I looked at her, baffled.

“We were all staring, gape-mouthed as you, by then. And then he surrounded this thing. He was everywhere around it, as if he had gathered the dirty thing in his arms and cupped it by the head. And then I heard it.”

She was clutching my arm, her fingers biting into my flesh so that I was glad I had worn a sweater, sure that she would have left half-moon punctures with her nails in my forearm.

“The sound, it was the same expectant sound at the dawn of all the world. A breath exhaled into the mud! Given to the mud thing as surely as if he had set his mouth against those dirty lips and breathed.

“Oh, divine exhale! It was himself. Much more than life, it was everything—the awareness, all the emotion, the propensity to love, to nurture, to create. And he endowed it all upon this new creature made of mud.” The plush mouth contorted. Behind her irises, the unnatural light I had noted before blazed like a black nova. “And the clay chest filled, and expanded, and warmed. The man coughed and fell down, alive.”

I stared. “But you’re saying—”

“Yes, Clay”—her mouth smoothed into a chilly smile—“Image of El, breath of God. In such an unworthy vessel. Something far more precious than diamonds, denied even to us but entrusted to a container of mud.”

“I take it Lucifer was as thrilled as you seem.”

Again the brittle laugh. “His jealousy exploded in a fiery blast, the fallout infecting us with his cancer.”

She shrugged out of her coat, and I instinctively moved to help her. She wore a sleeveless turtleneck beneath, and the skin of her arms was smooth, luminous. I wanted to touch it.

“Eden, once the seat of his government, had been made anew, raised up and recreated lush and living—and prepared for another.” She took the coat from me and draped it over her arm, a delicate silver watch on her wrist catching the light. “No more stones like mirrors—this was a handcrafted cradle for no creature of our kind.”

“So he—El—made it for Adam. I assume that’s the man you’re talking about.”

“Yes. This new garden, planted by Elohim, became his home. The former throne of Lucifer now belonged to a cherished new creature made of mud.”

“You said yourself that Lucifer didn’t want it anymore.”

“Not as it was. Not ruined. But El had done something special and made it anew— and given it away. Worse yet, El himself deigned to go there. He went down from the heavens daily. He left the mount and moved among the creatures, speaking with the man, walking with him in the shade and telling him things beneath the trees. Oh, intimate whispers! How my soul suddenly longed to be a clay creature!”

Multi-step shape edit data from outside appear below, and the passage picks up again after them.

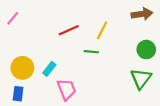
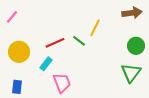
red line: (69, 30) -> (55, 43), moved
green line: (91, 52) -> (79, 41), moved, turned 32
yellow circle: (22, 68) -> (19, 52), moved

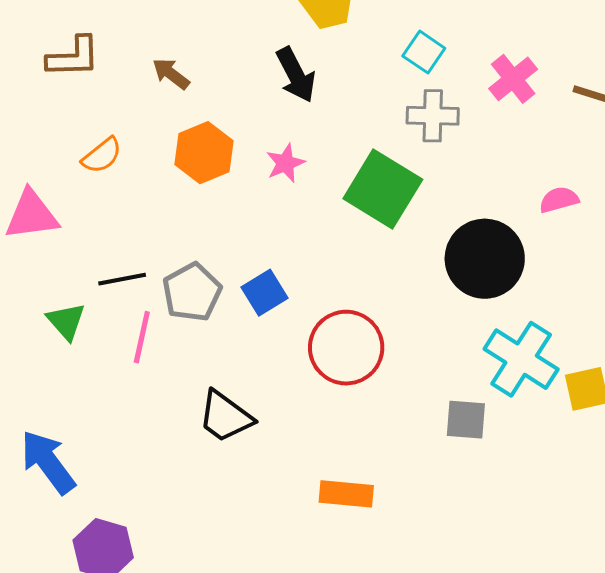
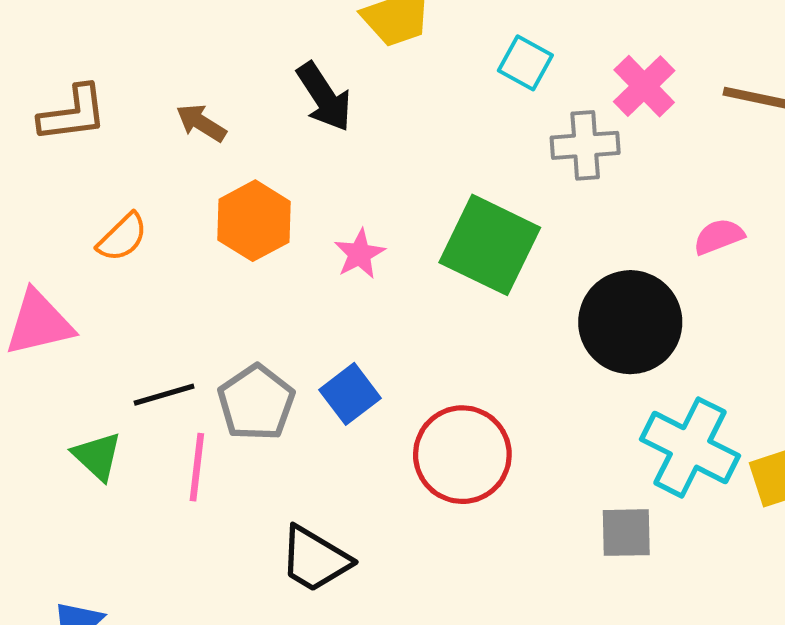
black arrow: (296, 75) -> (324, 97), moved
gray cross: (433, 116) -> (585, 145), moved
pink star: (285, 163) -> (360, 254), moved

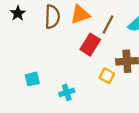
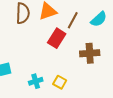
yellow square: (107, 76) -> (60, 82), moved

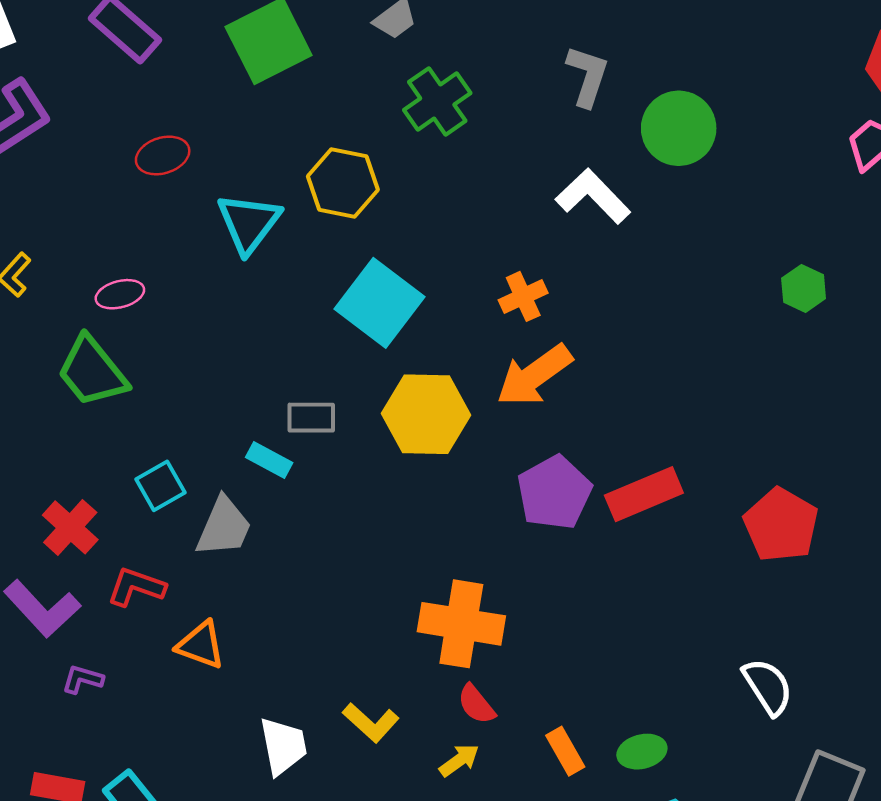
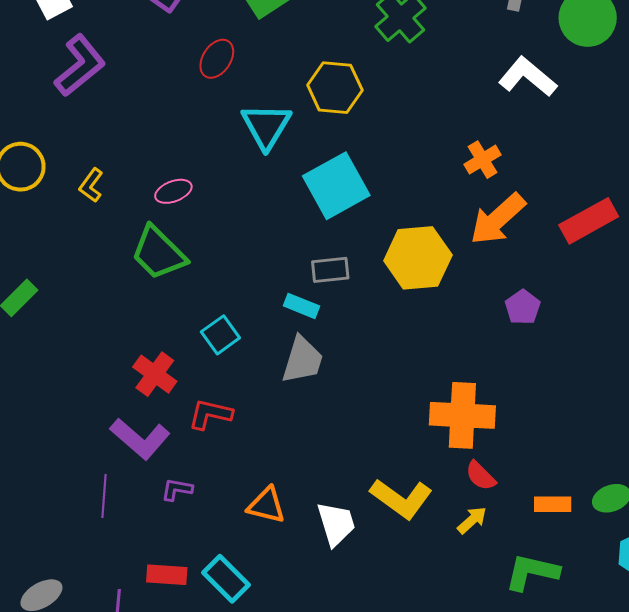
red ellipse: (163, 155) -> (217, 59), moved, turned -33
cyan square: (380, 303) -> (336, 186), moved, turned 30
purple pentagon: (554, 493) -> (523, 307), size x0.6
red rectangle: (644, 494) -> (589, 221), moved
gray trapezoid: (224, 527) -> (302, 360), moved
orange triangle: (201, 645) -> (266, 505), moved
yellow L-shape: (371, 723) -> (401, 499), size x1.4
orange rectangle: (565, 751) -> (553, 504), turned -54

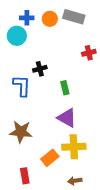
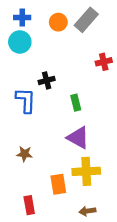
gray rectangle: (74, 17) -> (86, 20), turned -65
blue cross: (27, 18) -> (22, 17), moved
brown star: (21, 132) -> (24, 154), size x0.6
orange rectangle: (50, 158) -> (58, 184), turned -60

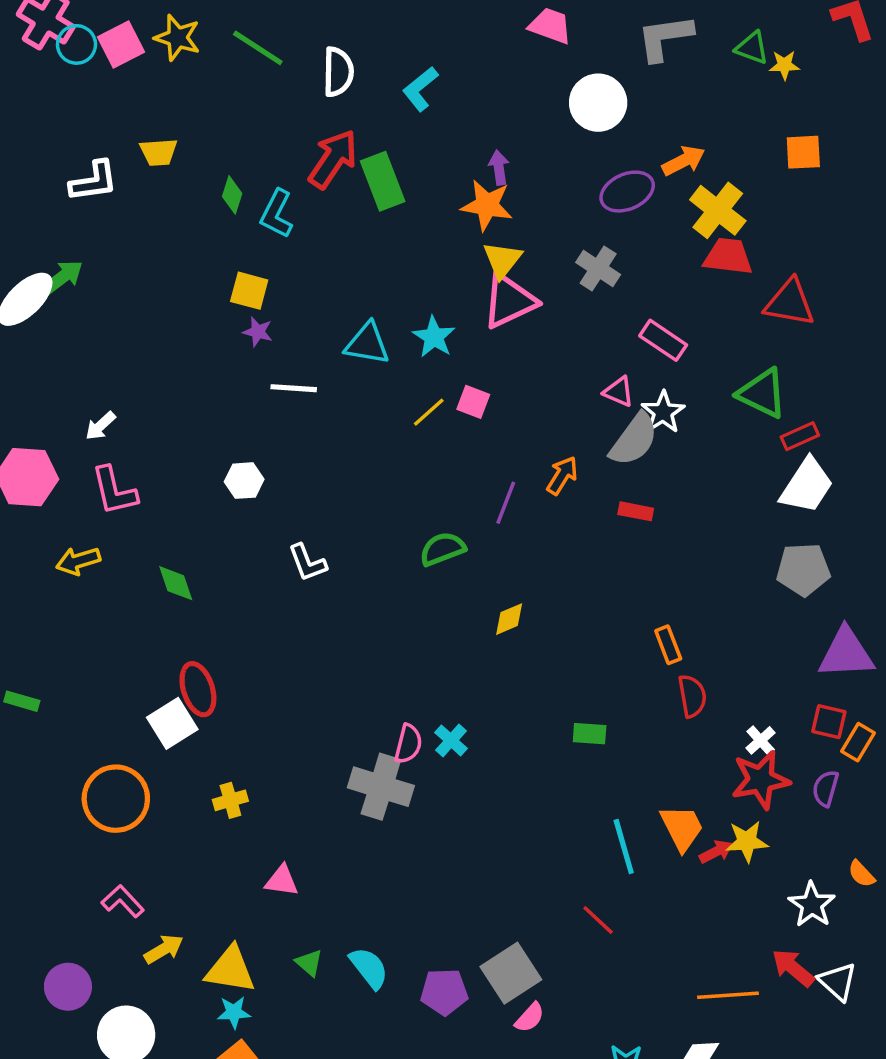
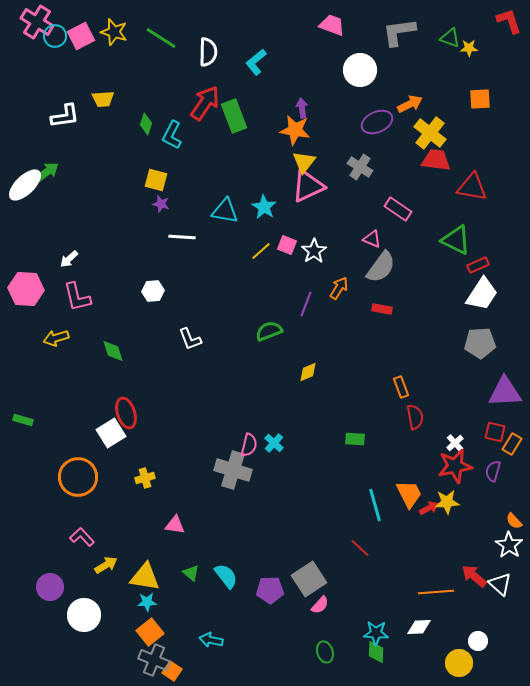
white star: (663, 412) -> (314, 251), moved
white star: (812, 905) -> (509, 545), moved

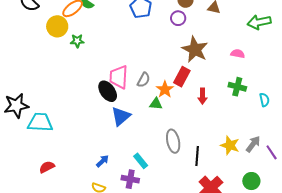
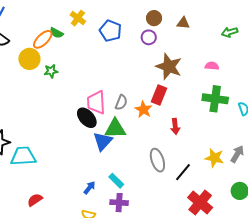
green arrow: (259, 22) -> (230, 32), size x0.7
green cross: (237, 87) -> (215, 99), size x1.4
red arrow: (202, 96) -> (175, 126), moved
green triangle: (156, 104) -> (115, 129), moved, size x1.6
black line: (197, 156) -> (183, 172), turned 42
cyan rectangle: (141, 161) -> (116, 181), moved

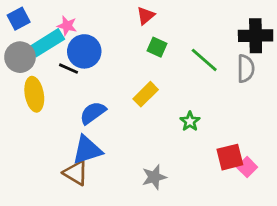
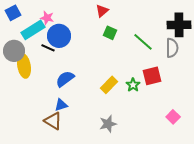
gray circle: (20, 57) -> (14, 51), moved
yellow rectangle: (146, 94) -> (109, 85), moved
blue triangle: (87, 150) -> (61, 105), size x0.6
red square: (230, 157) -> (152, 76), moved

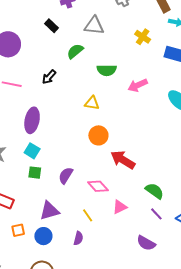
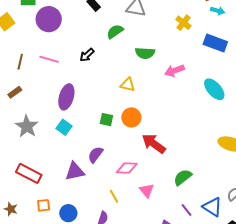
green square: (35, 173) -> (106, 120), moved
pink diamond: (98, 186) -> (127, 168), turned -50
green semicircle: (155, 191) -> (183, 177), turned -78
pink triangle: (120, 207) -> (147, 190), turned -49
purple triangle: (49, 211) -> (75, 171), moved
purple line: (156, 214) -> (186, 210), moved

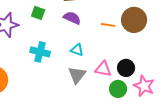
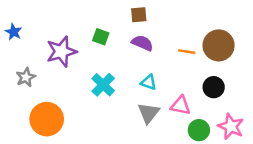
cyan cross: (40, 52) -> (103, 85), turned 30
black circle: (126, 68) -> (214, 87), moved

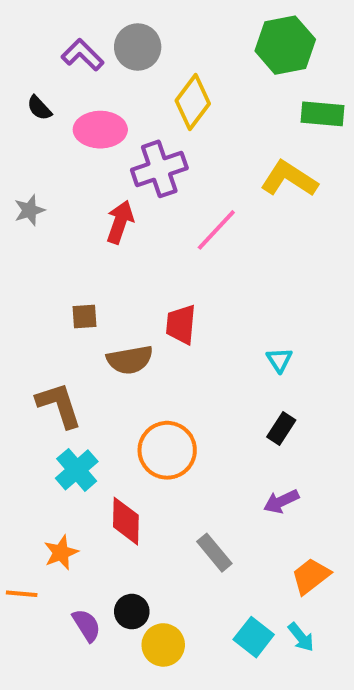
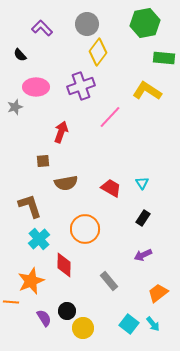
gray circle: (138, 47) -> (87, 24), moved
pink ellipse: (100, 130) -> (36, 87), moved
red arrow: (120, 222) -> (61, 132), moved
red trapezoid: (181, 324) -> (111, 188), moved, turned 115
orange star: (61, 553) -> (31, 281), size x1.5

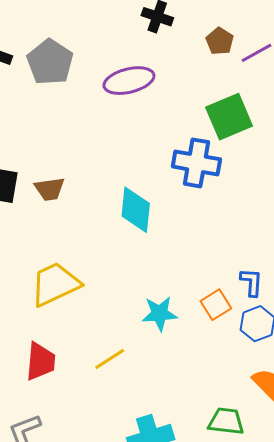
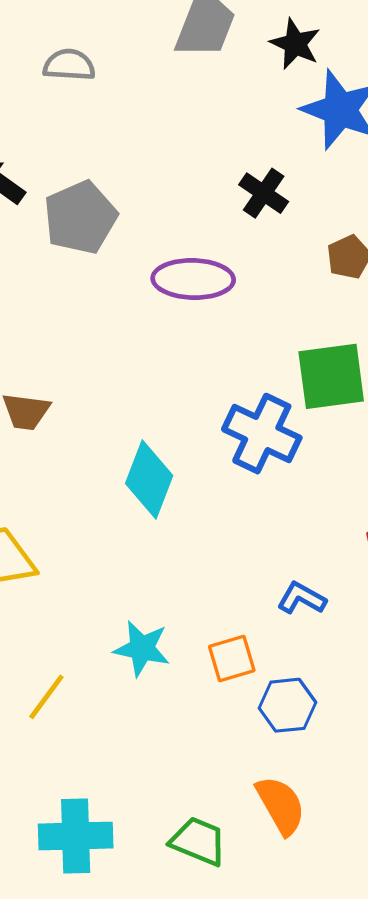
blue L-shape: (251, 282) -> (302, 598), moved, turned -80
yellow line: (110, 359) -> (46, 697), turned -36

All this time we had been alone, the museum unusually quiet for a Saturday afternoon.

“By now Lucifer was no longer content to sit by. The earth was his, had been since its inception. He meant to inspect these new creatures and all this strange life now roving about and sprouting from this planet of his jurisdiction.” She stopped to peer at an assortment of jewelry: shell bracelets and necklaces, their tiny conches perfectly intact. “From the Red Sea,” according to the numbered notation.

“There had never been any question, in Lucifer’s mind at least, as to who would rule this place, this new life, the creatures. The earth—all of Eden—belonged to him. He might disdain this refurbished Eden and its new tenants, but it was his. But El wasn’t finished.”

She moved farther to my left to gaze intently into the exhibit case, and I saw the object of her interest: an ivory comb. For several moments, she stood unmoving, her expression thoughtful, her lips pursed. And then she tilted her head and said with what I thought was sadness, “I knew the woman this belonged to. She used to sing to the moon at night, and I used to stop to listen to her, this human who seemed to see in that pale light the very thing I did.”

I could not help but wonder if some accident had befallen that woman—the 2200 BC equivalent of being run down by a car. Just then it hit me: I stood shoulder to shoulder with a being older than any item in this room. Or the next. Older, even, than the very soil it was built upon.

She touched the Plexiglas. “How odd that I should share sentiments with a human. It was, I think, the most kinship I have ever felt with one of your kind.” Her fingers fell away. “Of course, I realized sometime later that it had not been the actual woman I was drawn to, but those qualities within her that were the earmark of El. In the poignant yearning of her psyche, in the loveliness of her voice, I had heard El.”

She fell quiet after that, her lips moving slightly, emitting no sound. And I realized that she mouthed the words to a song.

“You said El wasn’t finished,” I prompted.

She sighed. “No, he wasn’t. In a sudden, great blow to my prince, he gave the animals to the man and told him to rule over them. Do you understand what I’m saying, Clay?” She leaned against the case, her face turned up toward mine. “Gave them to the clay man! He brought them to the man and gave him the power to name them. And the man, oblivious to what he did in usurping Lucifer’s rightful place, did it. But it got worse.” She shifted her coat, lifting a finger for emphasis. “For every animal there was a counterpart.” She added a second finger and turned her fingers this way and that. “But for the man—nothing. Naming the animals took a long time. Caring for the garden was no small task. The man needed help. And he was lonely. Communing with nature is only novel for so long.”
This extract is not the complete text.